The timing analysis doesn't show errors with your code. But this only means, that the internal timing is correct. The problem is however with the external signals, e.g. read_en. You assert read_en at the falling_edge of clk. This 5 ns setup time relative to clk input is apparently not sufficient under all conditions.
Primarly, this is an simulation rather than a real synthesis problem. In a real design, read_en is either a clk related signal, then it has a known timing an can be considered in timing analysis. Or it's an unrelated signal, then it must be registered before entering the synchronous logic.

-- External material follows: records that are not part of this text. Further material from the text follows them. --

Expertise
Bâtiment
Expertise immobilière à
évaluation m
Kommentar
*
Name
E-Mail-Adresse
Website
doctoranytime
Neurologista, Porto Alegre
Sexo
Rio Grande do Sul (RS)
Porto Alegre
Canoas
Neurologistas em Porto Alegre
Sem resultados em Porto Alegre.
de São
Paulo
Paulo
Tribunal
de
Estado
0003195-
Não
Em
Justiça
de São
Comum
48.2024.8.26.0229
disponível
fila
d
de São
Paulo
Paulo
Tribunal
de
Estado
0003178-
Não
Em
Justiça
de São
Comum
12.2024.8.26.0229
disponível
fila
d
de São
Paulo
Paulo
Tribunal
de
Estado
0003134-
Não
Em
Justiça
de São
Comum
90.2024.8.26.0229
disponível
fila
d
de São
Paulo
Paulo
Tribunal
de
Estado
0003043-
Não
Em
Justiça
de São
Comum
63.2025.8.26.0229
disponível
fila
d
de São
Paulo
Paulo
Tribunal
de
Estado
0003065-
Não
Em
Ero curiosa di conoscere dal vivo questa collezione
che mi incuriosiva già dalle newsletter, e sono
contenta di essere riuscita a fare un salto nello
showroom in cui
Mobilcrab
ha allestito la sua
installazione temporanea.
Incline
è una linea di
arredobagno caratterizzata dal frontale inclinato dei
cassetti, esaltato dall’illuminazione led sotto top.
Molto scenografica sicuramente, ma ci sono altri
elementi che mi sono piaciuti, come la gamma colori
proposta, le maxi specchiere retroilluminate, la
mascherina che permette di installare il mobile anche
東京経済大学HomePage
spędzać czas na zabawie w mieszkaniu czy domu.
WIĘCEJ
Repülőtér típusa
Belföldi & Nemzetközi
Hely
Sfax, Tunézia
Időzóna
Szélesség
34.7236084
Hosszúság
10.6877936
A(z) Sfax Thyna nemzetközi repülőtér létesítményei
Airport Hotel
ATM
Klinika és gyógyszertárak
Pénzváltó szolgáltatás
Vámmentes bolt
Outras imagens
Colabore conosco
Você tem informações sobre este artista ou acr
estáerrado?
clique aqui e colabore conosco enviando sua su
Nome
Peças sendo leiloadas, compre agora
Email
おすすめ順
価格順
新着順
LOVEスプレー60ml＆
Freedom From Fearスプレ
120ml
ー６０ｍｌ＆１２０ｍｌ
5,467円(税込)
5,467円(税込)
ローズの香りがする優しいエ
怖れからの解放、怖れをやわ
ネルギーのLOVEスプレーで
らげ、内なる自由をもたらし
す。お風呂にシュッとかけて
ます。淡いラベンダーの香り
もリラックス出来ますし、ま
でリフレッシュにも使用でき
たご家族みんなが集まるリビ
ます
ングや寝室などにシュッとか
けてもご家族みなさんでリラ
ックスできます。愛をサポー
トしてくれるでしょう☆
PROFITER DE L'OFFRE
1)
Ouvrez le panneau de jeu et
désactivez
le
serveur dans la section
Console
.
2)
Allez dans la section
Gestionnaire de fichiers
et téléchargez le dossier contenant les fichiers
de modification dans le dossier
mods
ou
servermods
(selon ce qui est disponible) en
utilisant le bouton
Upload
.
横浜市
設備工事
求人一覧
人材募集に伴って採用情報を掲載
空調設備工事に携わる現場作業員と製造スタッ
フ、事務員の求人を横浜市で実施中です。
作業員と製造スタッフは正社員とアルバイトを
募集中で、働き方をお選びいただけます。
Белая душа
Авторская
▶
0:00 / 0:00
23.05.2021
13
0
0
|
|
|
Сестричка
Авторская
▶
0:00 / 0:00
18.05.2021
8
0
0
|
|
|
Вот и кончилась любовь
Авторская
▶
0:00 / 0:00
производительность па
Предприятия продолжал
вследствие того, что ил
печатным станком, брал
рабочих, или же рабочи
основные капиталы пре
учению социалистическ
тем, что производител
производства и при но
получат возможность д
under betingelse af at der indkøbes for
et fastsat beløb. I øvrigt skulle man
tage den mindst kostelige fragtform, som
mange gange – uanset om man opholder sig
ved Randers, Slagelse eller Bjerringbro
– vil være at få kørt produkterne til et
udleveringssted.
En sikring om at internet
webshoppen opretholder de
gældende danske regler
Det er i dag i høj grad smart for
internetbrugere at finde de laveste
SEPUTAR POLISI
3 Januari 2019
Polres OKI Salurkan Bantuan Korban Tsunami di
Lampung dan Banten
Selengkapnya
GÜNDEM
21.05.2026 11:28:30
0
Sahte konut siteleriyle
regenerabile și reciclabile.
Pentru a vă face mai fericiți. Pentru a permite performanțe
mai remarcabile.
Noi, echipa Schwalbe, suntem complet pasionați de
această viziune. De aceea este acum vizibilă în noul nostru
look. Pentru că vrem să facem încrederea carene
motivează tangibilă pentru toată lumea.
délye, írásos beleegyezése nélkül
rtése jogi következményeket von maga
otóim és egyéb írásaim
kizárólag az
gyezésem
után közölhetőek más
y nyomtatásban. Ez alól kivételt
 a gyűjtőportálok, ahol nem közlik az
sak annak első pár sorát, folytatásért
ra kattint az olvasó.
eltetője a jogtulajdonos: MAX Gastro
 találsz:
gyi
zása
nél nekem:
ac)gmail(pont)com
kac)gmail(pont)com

P.S.: I'll try to explain exemplary, why adress isn't reset to 0 in this case;
--- Quote Start ---
if(readEN = '1' and first_read = '1') then
address <= "000000000000000";
first_read <= '0';
--- Quote End ---
The above expression (together with more code, of course) is translated into combinational logic that feeds several DFF. This logic is composed of several logic elements and routing resources inbetween and involves a certain delay. Unfortunately, the delay is varying between individual logic terms. You have e.g. one DFF for
first_read and 14 for
address. If read_en is late related to the rising edge of clock, it may happen, that it's assertion arrives at the
read_en DFF before the clock edge and at several or all
address DFFs after the clock edge. If this happens, address won't be reset to zero, at worst case, it can be reset partially and take arbitrary values.
If you register respectively synchronize
read_en, you assure that it is arrives at all DFFs of the process in the same clock cycle, so the observed problem can't occur.